I really wanted to love this game, but in the space of a week I dropped it three times, talked myself into giving it another chance three times, and realized on my fourth attempt that I was at 20% map completion and completely burnt out, and I just brought out the white flag.

There is absolutely plenty to love in here. Depending on what you value in your RPG experience and your level of tolerance for specific types of bullshit, this game could very well be one of the best games you play, and justifiably so. As such, this is probably the only 1.5-rated game on my list that I would recommend every RPG fan at least give a fair shot!

Reviewed on Apr 02, 2022


5 Comments


2 years ago

I can't imagine anyone who didn't play it back when it came out enjoying it now. I remember every aspect that you painted in your review, and yet...I'm probably still going to throw myself at it again at some point because I wasn't deterred by those things back then, so surely I won't be now...right? ................right?!

2 years ago

I finished this game 12 times with about 1500 hours in playtime. Its one of my all time favorite games and I disagree with your view on it, but not necessarily the words you wrote as you're not wrong. It does teach you to play it badly, it is very obtuse, but despite that I love everything about it.

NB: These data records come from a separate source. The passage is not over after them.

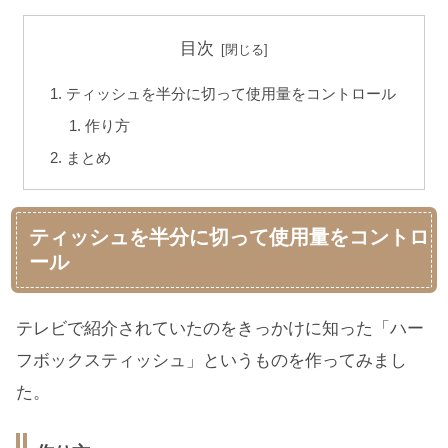
目次
ティッシュを半分に切って使用量をコントロール
作り方
まとめ
ティッシュを半分に切って使用量をコントロ
ール
テレビで紹介されていたのをきっかけに知った「ハー
フボックスティッシュ」というものを作ってみまし
た。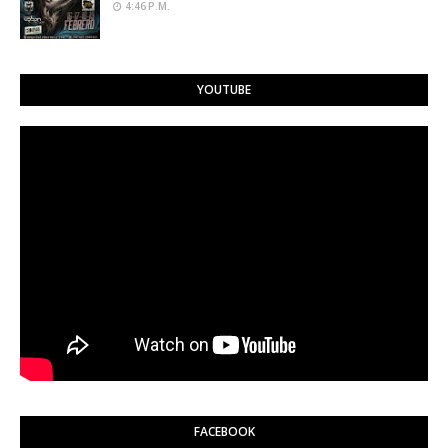
4:46 P.M.
YOUTUBE
FACEBOOK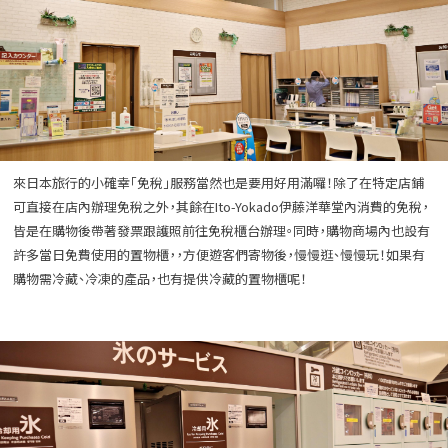
來日本旅行的小確幸「免稅」服務當然也是要用好用滿囉！除了在特定店鋪
可直接在店內辦理免稅之外，其餘在Ito-Yokado伊藤洋華堂內消費的免稅，
皆是在購物後帶著發票跟護照前往免稅櫃台辦理。同時，購物商場內也設有
許多當日免費使用的置物櫃，，方便遊客們寄物後，慢慢逛、慢慢玩！如果有
購物需冷藏、冷凍的產品，也有提供冷藏的置物櫃呢！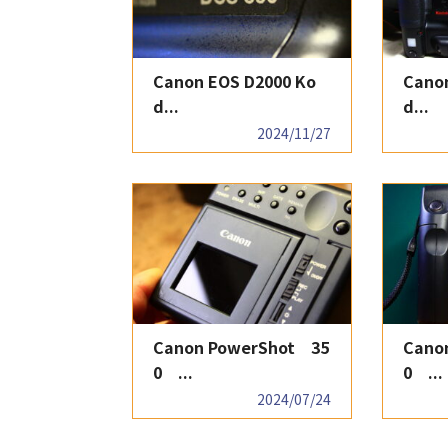
Canon EOS D2000 Ko
Cano
d...
d...
2024/11/27
Canon PowerShot 35
Cano
0 ...
0 ...
2024/07/24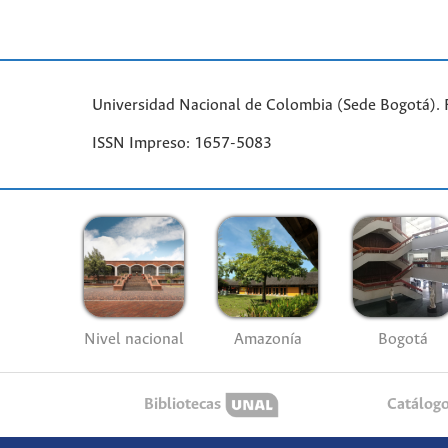
Universidad Nacional de Colombia (Sede Bogotá). 
ISSN Impreso: 1657-5083
Nivel nacional
Amazonía
Bogotá
Bibliotecas
Catálog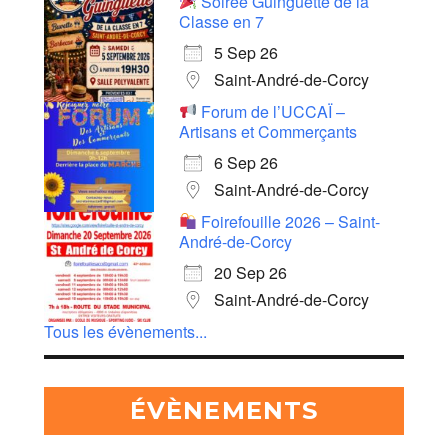
Soirée Guinguette de la
Classe en 7
5 Sep 26
Saint-André-de-Corcy
Forum de l’UCCAÏ –
Artisans et Commerçants
6 Sep 26
Saint-André-de-Corcy
Foirefouille 2026 – Saint-
André-de-Corcy
20 Sep 26
Saint-André-de-Corcy
Tous les évènements...
ÉVÈNEMENTS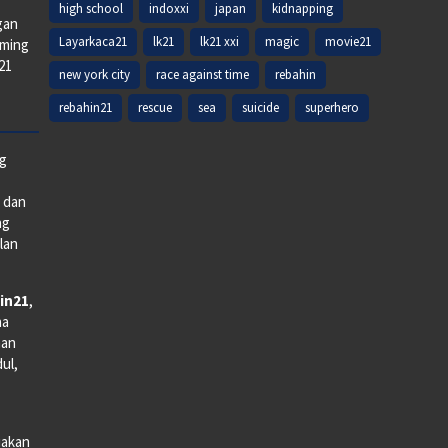
high school
indoxxi
japan
kidnapping
gan
Layarkaca21
lk21
lk21 xxi
magic
movie21
aming
k21
new york city
race against time
rebahin
rebahin21
rescue
sea
suicide
superhero
ng
e dan
ng
lan
in21
,
na
man
dul,
iakan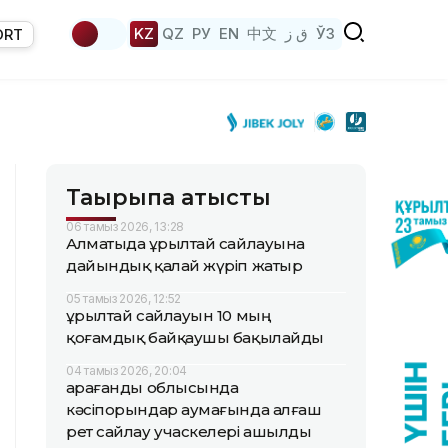
KZ
QZ
РУ
EN
中文
ق ز
ЎЗ
ORT
Тақырыпқа қатысты
06 тамыз 2026, 13:28
Алматыда Құрылтай сайлауына
дайындық қалай жүріп жатыр
05 тамыз 2026, 12:52
Құрылтай сайлауын 10 мың
қоғамдық байқаушы бақылайды
04 тамыз 2026, 20:04
Қарағанды облысында
кәсіпорындар аумағында алғаш
рет сайлау учаскелері ашылды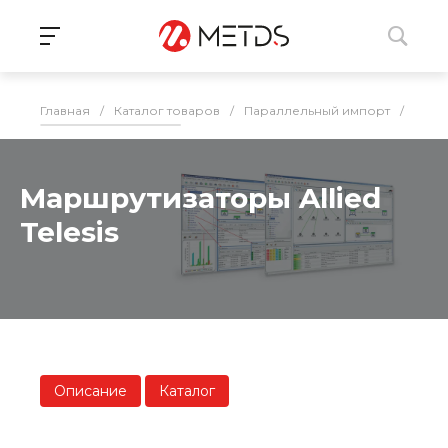
Главная
/
Каталог товаров
/
Параллельный импорт
/
ИБП,
Маршрутизаторы Allied
Telesis
Описание
Каталог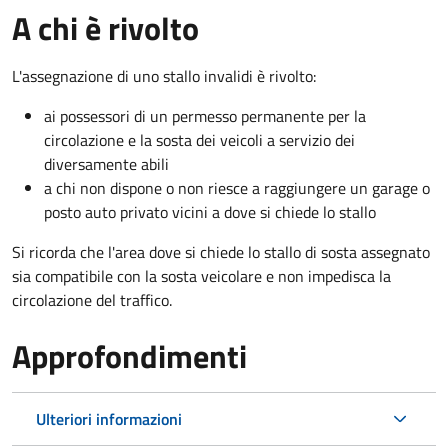
A chi è rivolto
L'assegnazione di uno stallo invalidi è rivolto:
ai possessori di un permesso permanente per la
circolazione e la sosta dei veicoli a servizio dei
diversamente abili
a chi non dispone o non riesce a raggiungere un garage o
posto auto privato vicini a dove si chiede lo stallo
Si ricorda che l'area dove si chiede lo stallo di sosta assegnato
sia compatibile con la sosta veicolare e non impedisca la
circolazione del traffico.
Approfondimenti
Ulteriori informazioni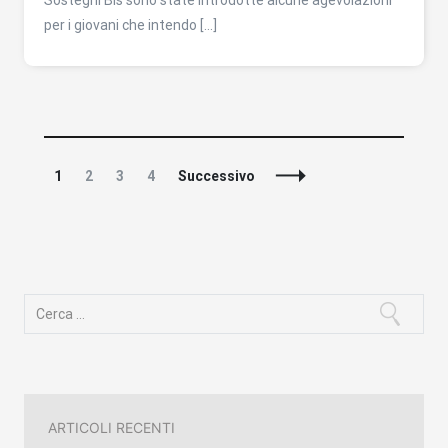
Sostegni Bis sono state introdotte alcune agevolazioni
per i giovani che intendo […]
Navigazione
Pagina
Pagina
Pagina
Pagina
1
2
3
4
Successivo
articoli
Ricerca
per:
ARTICOLI RECENTI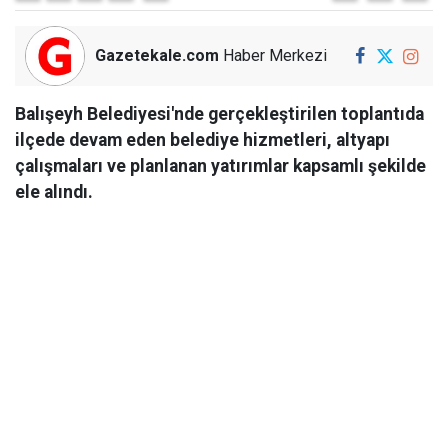
Gazetekale.com
Haber Merkezi
Balışeyh Belediyesi'nde gerçekleştirilen toplantıda
ilçede devam eden belediye hizmetleri, altyapı
çalışmaları ve planlanan yatırımlar kapsamlı şekilde
ele alındı.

I beat the hardest boss in the game in two punches with nothing equipped by the end due to my ng+ runs lmao.

2 years ago

Yeah I can definitely see that this game experience would get better and better the more about its mechanics I learn (and the more bonuses I pick up on successive runs). I'm just not feeling it right now but I might still come back to it later!
Legit filtered

1 year ago

This is a good review, but it's the Rick Astley reference that cements it as a great one.